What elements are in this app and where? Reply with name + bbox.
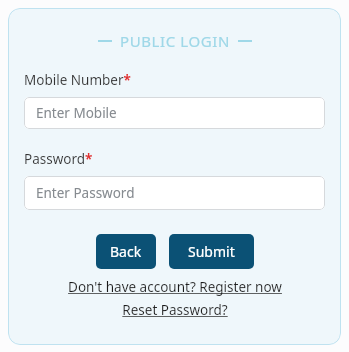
staticText: Submit <box>188 242 235 261</box>
staticText: Back <box>110 242 142 261</box>
button[interactable]: Reset Password? <box>8 301 341 319</box>
staticText: Enter Password <box>36 184 135 202</box>
staticText: Password* <box>24 150 93 168</box>
staticText: PUBLIC LOGIN <box>120 31 230 51</box>
button[interactable]: Enter Password <box>24 176 325 210</box>
staticText: Mobile Number* <box>24 71 131 89</box>
staticText: Don't have account? Register now <box>68 278 282 296</box>
button[interactable]: Submit <box>169 234 254 269</box>
staticText: Reset Password? <box>122 301 228 319</box>
staticText: Enter Mobile <box>36 104 117 122</box>
button[interactable]: Don't have account? Register now <box>8 278 341 296</box>
button[interactable]: Enter Mobile <box>24 97 325 129</box>
button[interactable]: Back <box>96 234 156 269</box>
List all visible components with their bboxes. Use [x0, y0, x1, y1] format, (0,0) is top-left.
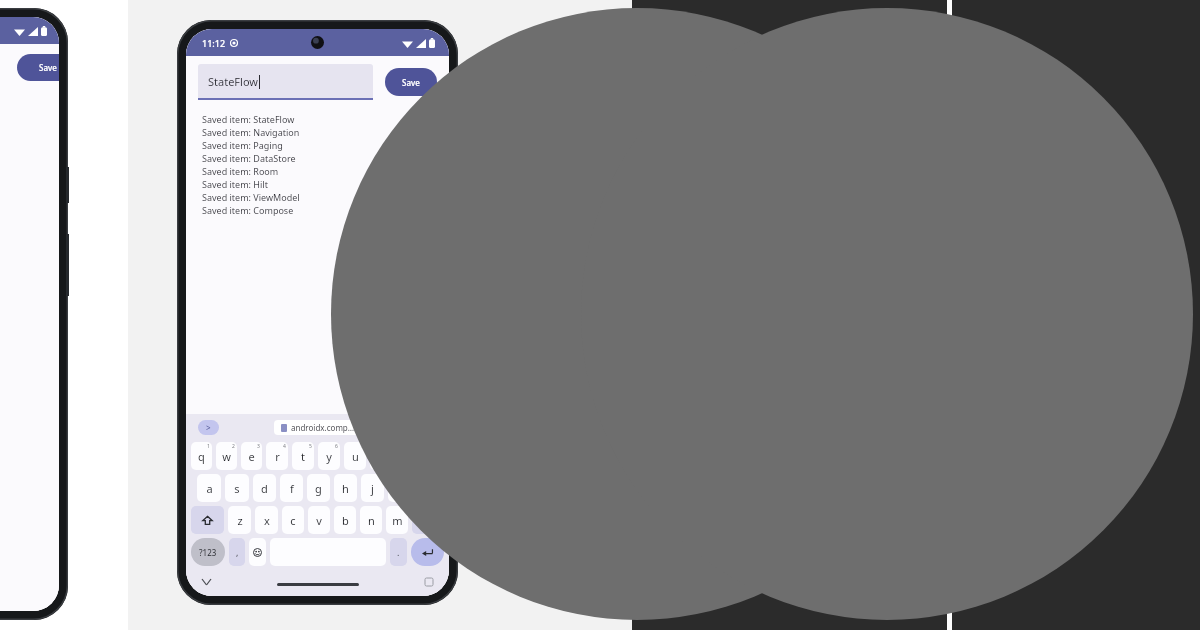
button[interactable]: r [266, 442, 288, 470]
button[interactable]: Saved item: ViewModel [202, 190, 449, 203]
button[interactable]: a [197, 474, 221, 502]
button[interactable]: Backspace [412, 506, 444, 534]
button[interactable]: Media panel [952, 0, 1200, 630]
button[interactable]: y [318, 442, 340, 470]
button[interactable]: v [308, 506, 330, 534]
button[interactable]: Emoji [249, 538, 266, 566]
button[interactable]: k [388, 474, 411, 502]
button[interactable]: Saved item: StateFlow [202, 112, 449, 125]
button[interactable]: z [228, 506, 251, 534]
button[interactable]: Save [385, 68, 437, 96]
button[interactable]: Saved item: Navigation [202, 125, 449, 138]
button[interactable]: Comma [229, 538, 245, 566]
button[interactable]: q [191, 442, 212, 470]
button[interactable]: Saved item: Paging [202, 138, 449, 151]
button[interactable]: m [386, 506, 408, 534]
button[interactable]: StateFlow [198, 64, 373, 100]
button[interactable]: t [292, 442, 314, 470]
button[interactable]: s [225, 474, 249, 502]
button[interactable]: g [307, 474, 330, 502]
button[interactable]: Hide keyboard [202, 579, 211, 585]
button[interactable]: i [370, 442, 392, 470]
button[interactable]: Saved item: DataStore [202, 151, 449, 164]
button[interactable]: Keyboard settings [425, 578, 433, 586]
button[interactable]: ?123 [191, 538, 225, 566]
button[interactable]: Save [17, 54, 59, 81]
button[interactable]: Period [390, 538, 407, 566]
button[interactable]: x [255, 506, 278, 534]
button[interactable]: Enter [411, 538, 444, 566]
button[interactable]: h [334, 474, 357, 502]
button[interactable]: Saved item: Compose [202, 203, 449, 216]
button[interactable]: More suggestions [198, 420, 219, 435]
button[interactable]: e [241, 442, 262, 470]
button[interactable]: androidx.comp… [274, 420, 362, 435]
button[interactable]: f [280, 474, 303, 502]
button[interactable]: c [282, 506, 304, 534]
button[interactable]: u [344, 442, 366, 470]
button[interactable]: b [334, 506, 356, 534]
button[interactable]: Saved item: Hilt [202, 177, 449, 190]
button[interactable]: Shift [191, 506, 224, 534]
button[interactable]: w [216, 442, 237, 470]
button[interactable]: Media panel [632, 0, 947, 630]
button[interactable]: n [360, 506, 382, 534]
button[interactable]: Saved item: Room [202, 164, 449, 177]
button[interactable]: j [361, 474, 384, 502]
button[interactable]: d [253, 474, 276, 502]
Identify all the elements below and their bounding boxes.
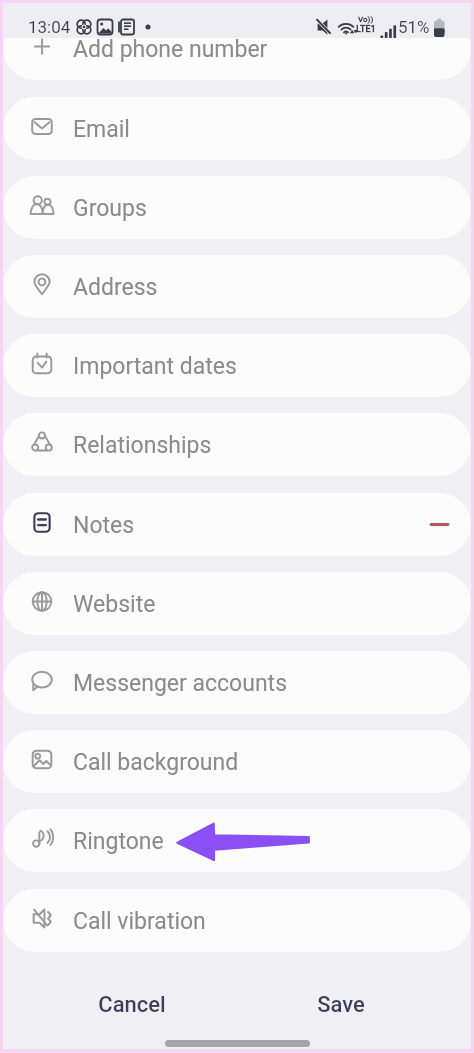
staticText: 13:04 — [28, 17, 71, 37]
button[interactable]: Important dates — [3, 334, 471, 397]
staticText: Groups — [73, 195, 147, 222]
staticText: Notes — [73, 512, 135, 539]
button[interactable]: Messenger accounts — [3, 651, 471, 714]
button[interactable]: Call vibration — [3, 889, 471, 952]
staticText: Cancel — [98, 992, 166, 1018]
staticText: 51% — [398, 17, 430, 37]
button[interactable]: Address — [3, 255, 471, 318]
staticText: Email — [73, 116, 130, 143]
button[interactable]: Relationships — [3, 413, 471, 476]
staticText: Website — [73, 591, 156, 618]
staticText: Address — [73, 274, 158, 301]
staticText: Vo)) — [358, 15, 374, 24]
button[interactable]: Website — [3, 572, 471, 635]
button[interactable]: Call background — [3, 730, 471, 793]
other: Home — [165, 1040, 310, 1047]
button[interactable]: Cancel — [59, 981, 205, 1029]
button[interactable]: Email — [3, 97, 471, 160]
staticText: LTE1 — [356, 24, 376, 35]
staticText: Relationships — [73, 432, 212, 459]
button[interactable]: Groups — [3, 176, 471, 239]
button[interactable]: Ringtone — [3, 809, 471, 872]
button[interactable]: Add phone number — [3, 17, 471, 80]
button[interactable]: Save — [268, 981, 414, 1029]
staticText: Messenger accounts — [73, 670, 288, 697]
staticText: Ringtone — [73, 828, 164, 855]
staticText: Call vibration — [73, 908, 206, 935]
staticText: Add phone number — [73, 36, 268, 63]
button[interactable]: Notes — [3, 493, 471, 556]
staticText: Call background — [73, 749, 239, 776]
staticText: Save — [317, 992, 365, 1018]
staticText: Important dates — [73, 353, 237, 380]
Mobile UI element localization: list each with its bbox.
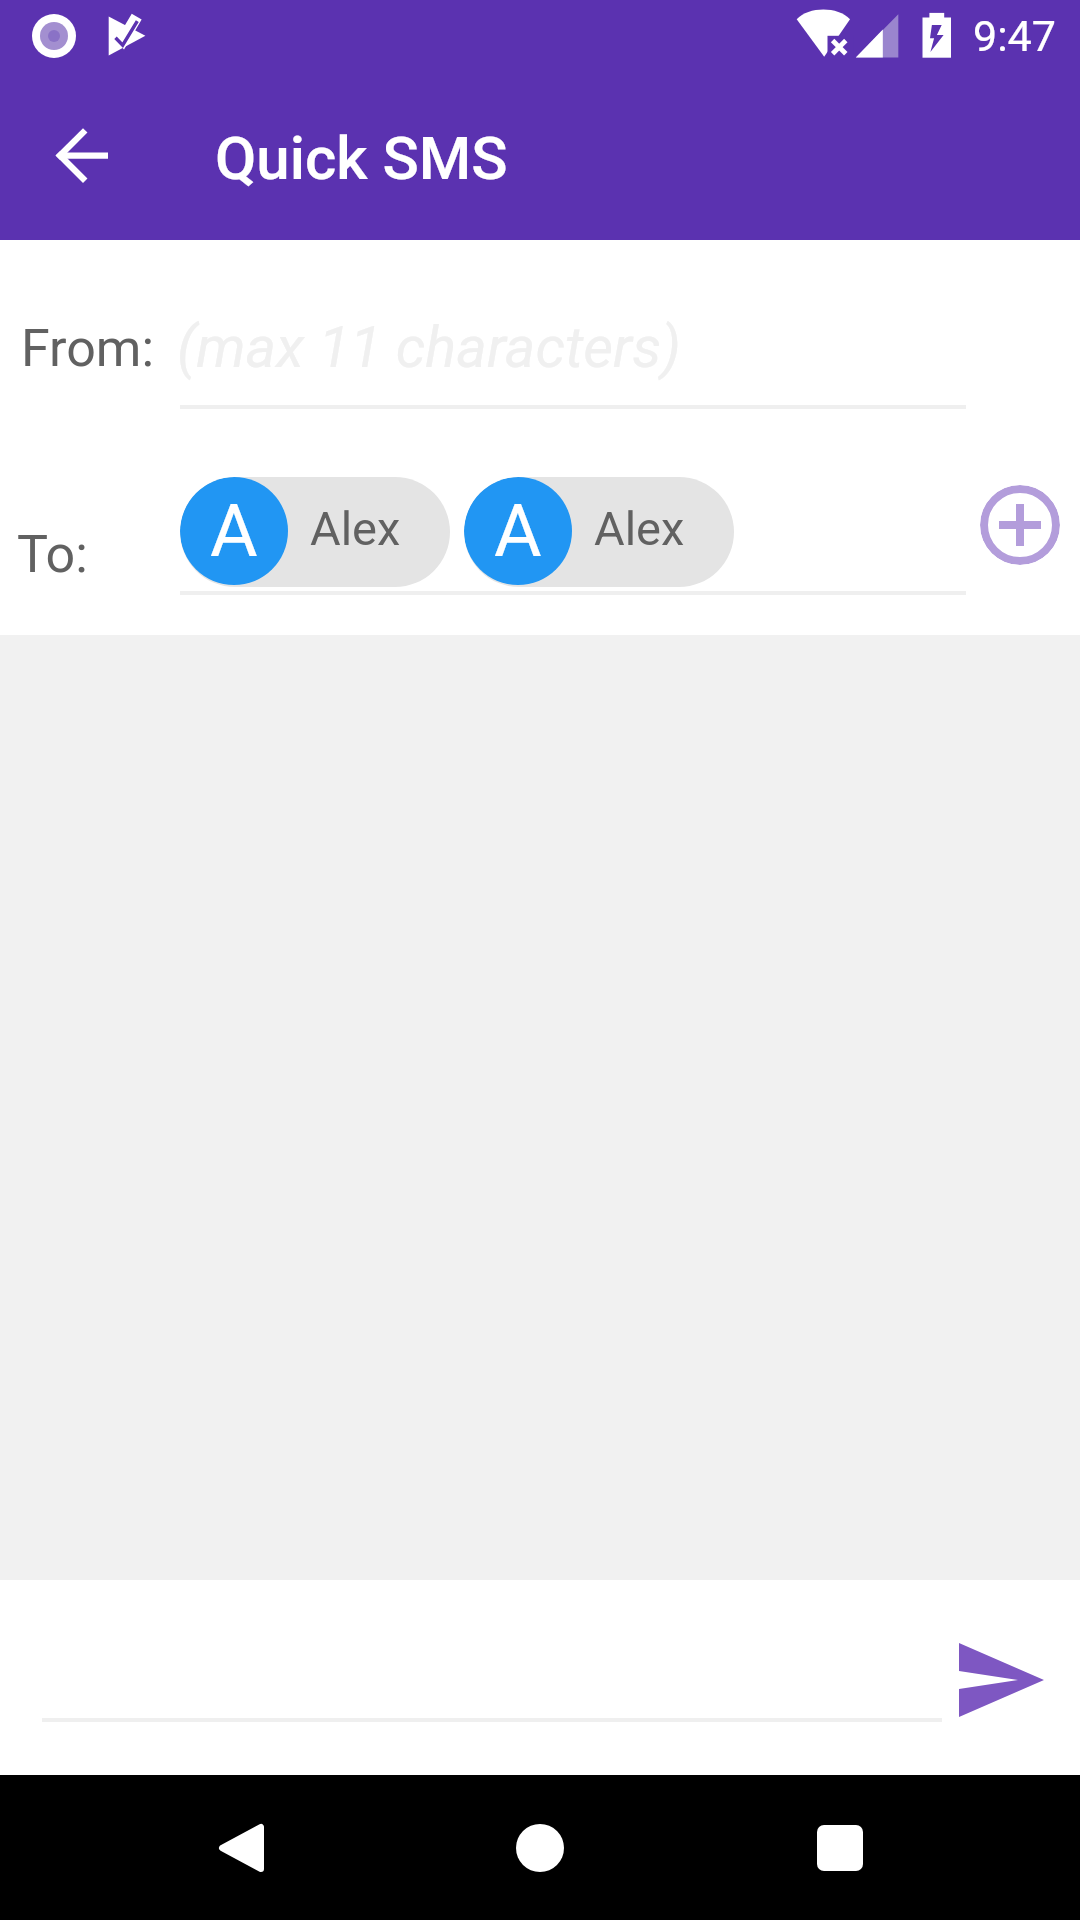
staticText: 9:47 [973,11,1056,61]
button[interactable]: Sender name field [180,300,966,409]
button[interactable]: Back [180,1788,300,1908]
button[interactable]: A [464,477,734,587]
staticText: Alex [594,501,685,556]
button[interactable]: Recent apps [780,1788,900,1908]
button[interactable]: A [180,477,450,587]
staticText: A [210,488,258,574]
staticText: Alex [310,501,401,556]
staticText: To: [17,524,88,585]
staticText: Quick SMS [215,123,508,193]
button[interactable]: Add recipient [980,485,1060,565]
staticText: A [494,488,542,574]
button[interactable]: Send [940,1630,1056,1725]
button[interactable]: Home [480,1788,600,1908]
staticText: From: [21,318,155,379]
staticText: (max 11 characters) [177,313,681,381]
button[interactable]: Navigate up [24,96,144,216]
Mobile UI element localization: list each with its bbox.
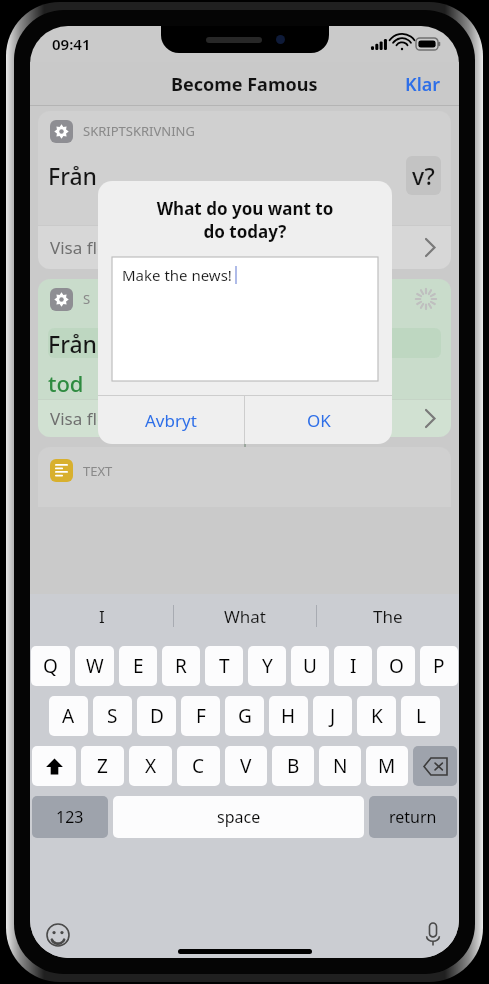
staticText: Visa fler [50, 236, 114, 259]
staticText: OK [307, 409, 331, 432]
button[interactable]: The [317, 594, 459, 638]
staticText: K [371, 703, 383, 729]
staticText: S [83, 290, 91, 308]
button[interactable]: R [162, 646, 200, 686]
button[interactable]: X [129, 746, 172, 786]
staticText: M [378, 753, 396, 779]
staticText: T [219, 653, 230, 679]
staticText: v? [412, 160, 435, 191]
button[interactable]: D [137, 696, 176, 736]
button[interactable]: Q [31, 646, 70, 686]
button[interactable]: G [225, 696, 264, 736]
staticText: I [350, 653, 357, 679]
button[interactable]: return [369, 796, 457, 838]
button[interactable]: Shift [32, 746, 76, 786]
staticText: J [330, 703, 336, 729]
staticText: E [133, 653, 144, 679]
staticText: SKRIPTSKRIVNING [83, 122, 195, 140]
staticText: V [240, 753, 252, 779]
button[interactable]: S [38, 279, 451, 437]
staticText: Y [262, 653, 273, 679]
button[interactable]: Avbryt [98, 396, 244, 444]
staticText: return [389, 806, 437, 828]
button[interactable]: 123 [32, 796, 108, 838]
button[interactable]: K [357, 696, 396, 736]
button[interactable]: What [174, 594, 316, 638]
button[interactable]: Dictate [425, 923, 441, 947]
button[interactable]: J [313, 696, 352, 736]
button[interactable]: space [113, 796, 364, 838]
button[interactable]: M [366, 746, 408, 786]
staticText: 123 [56, 806, 84, 828]
button[interactable]: E [119, 646, 157, 686]
button[interactable]: U [291, 646, 329, 686]
staticText: Klar [405, 72, 441, 97]
button[interactable]: Y [248, 646, 286, 686]
staticText: What [224, 605, 266, 628]
staticText: O [389, 653, 404, 679]
button[interactable]: Klar [387, 64, 459, 105]
staticText: F [196, 703, 206, 729]
staticText: P [433, 653, 445, 679]
staticText: Become Famous [171, 72, 318, 97]
staticText: C [192, 753, 205, 779]
button[interactable]: V [225, 746, 267, 786]
staticText: U [303, 653, 317, 679]
button[interactable]: C [177, 746, 220, 786]
staticText: Avbryt [145, 409, 197, 432]
staticText: Från [48, 160, 97, 191]
button[interactable]: Delete [413, 746, 457, 786]
button[interactable]: I [30, 594, 173, 638]
button[interactable]: L [401, 696, 440, 736]
button[interactable]: OK [245, 396, 392, 444]
button[interactable]: TEXT [38, 447, 451, 507]
button[interactable]: O [377, 646, 415, 686]
staticText: I [99, 605, 105, 628]
button[interactable]: Z [81, 746, 124, 786]
staticText: TEXT [83, 462, 113, 480]
staticText: 09:41 [52, 34, 91, 54]
button[interactable]: H [269, 696, 308, 736]
button[interactable]: S [93, 696, 132, 736]
staticText: S [107, 703, 118, 729]
button[interactable]: A [49, 696, 88, 736]
staticText: Visa fler [50, 407, 114, 430]
staticText: W [86, 653, 104, 679]
staticText: D [150, 703, 164, 729]
staticText: Z [97, 753, 108, 779]
staticText: X [145, 753, 157, 779]
staticText: A [62, 703, 75, 729]
button[interactable]: P [420, 646, 458, 686]
button[interactable]: W [75, 646, 114, 686]
staticText: N [333, 753, 348, 779]
staticText: Från [48, 328, 97, 359]
button[interactable]: I [334, 646, 372, 686]
button[interactable]: Visa fler [38, 399, 451, 437]
staticText: tod [48, 368, 84, 398]
button[interactable]: N [319, 746, 361, 786]
button[interactable]: Make the news! [112, 257, 378, 381]
button[interactable]: Emoji [46, 923, 70, 947]
staticText: Make the news! [122, 265, 232, 285]
staticText: R [175, 653, 187, 679]
staticText: space [217, 806, 261, 828]
staticText: G [238, 703, 252, 729]
staticText: The [373, 605, 403, 628]
staticText: B [287, 753, 300, 779]
staticText: H [281, 703, 296, 729]
button[interactable]: F [181, 696, 220, 736]
button[interactable]: B [272, 746, 314, 786]
staticText: Q [43, 653, 58, 679]
button[interactable]: T [205, 646, 243, 686]
staticText: L [416, 703, 426, 729]
button[interactable]: Visa fler [38, 225, 451, 269]
staticText: What do you want to do today? [114, 197, 376, 243]
button[interactable]: SKRIPTSKRIVNING [38, 111, 451, 269]
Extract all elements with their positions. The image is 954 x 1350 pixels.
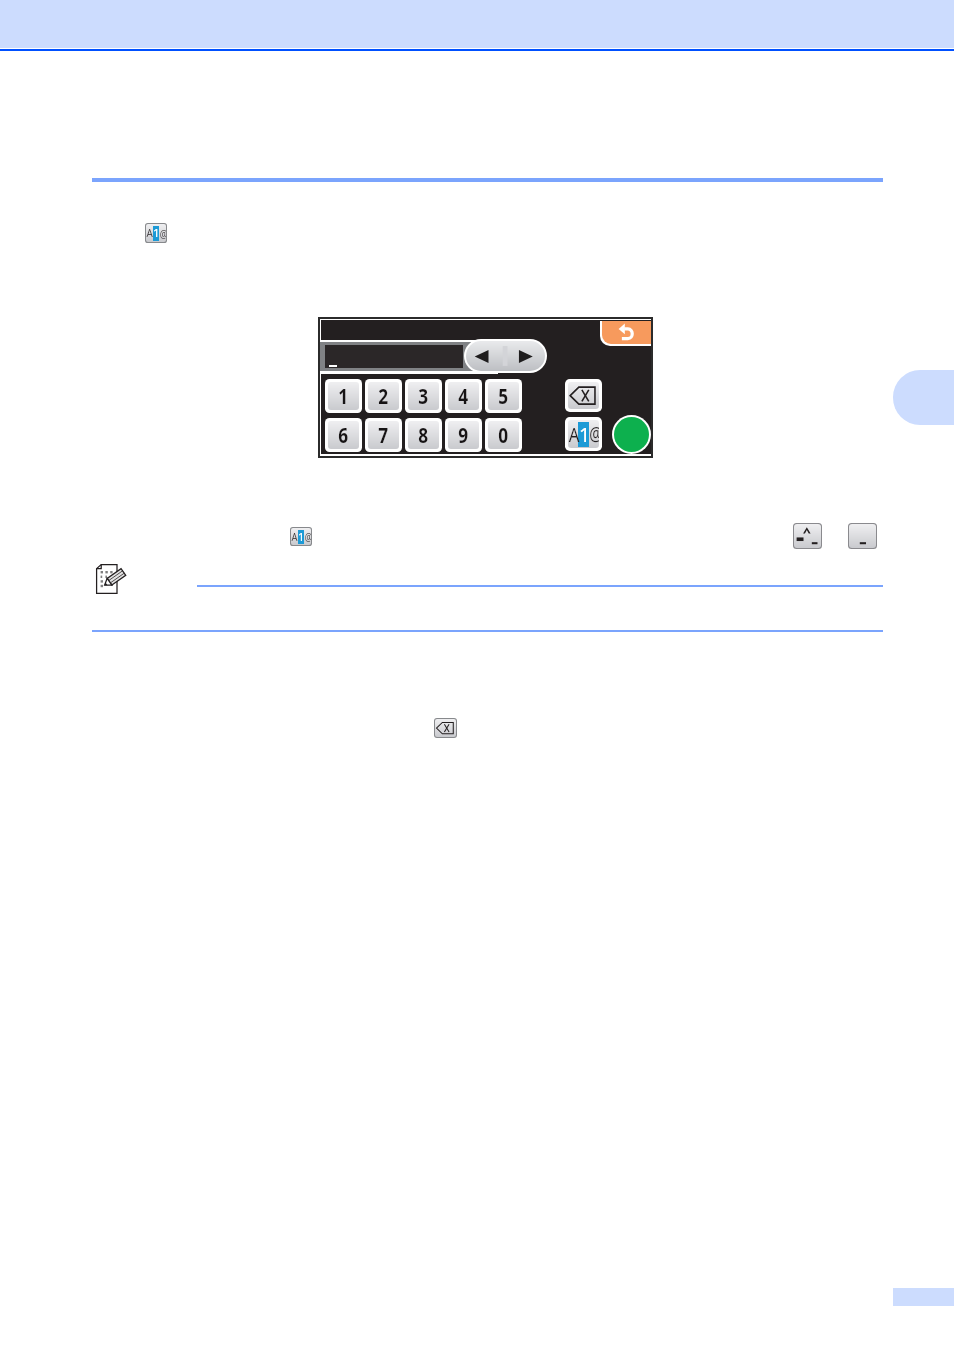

TASK DETAILS
Of the lines above, copy each one that contains the word "have".

COMPLETED TASK
staticText: Don't have account? Register now <box>68 278 282 296</box>
button[interactable]: Don't have account? Register now <box>8 278 341 296</box>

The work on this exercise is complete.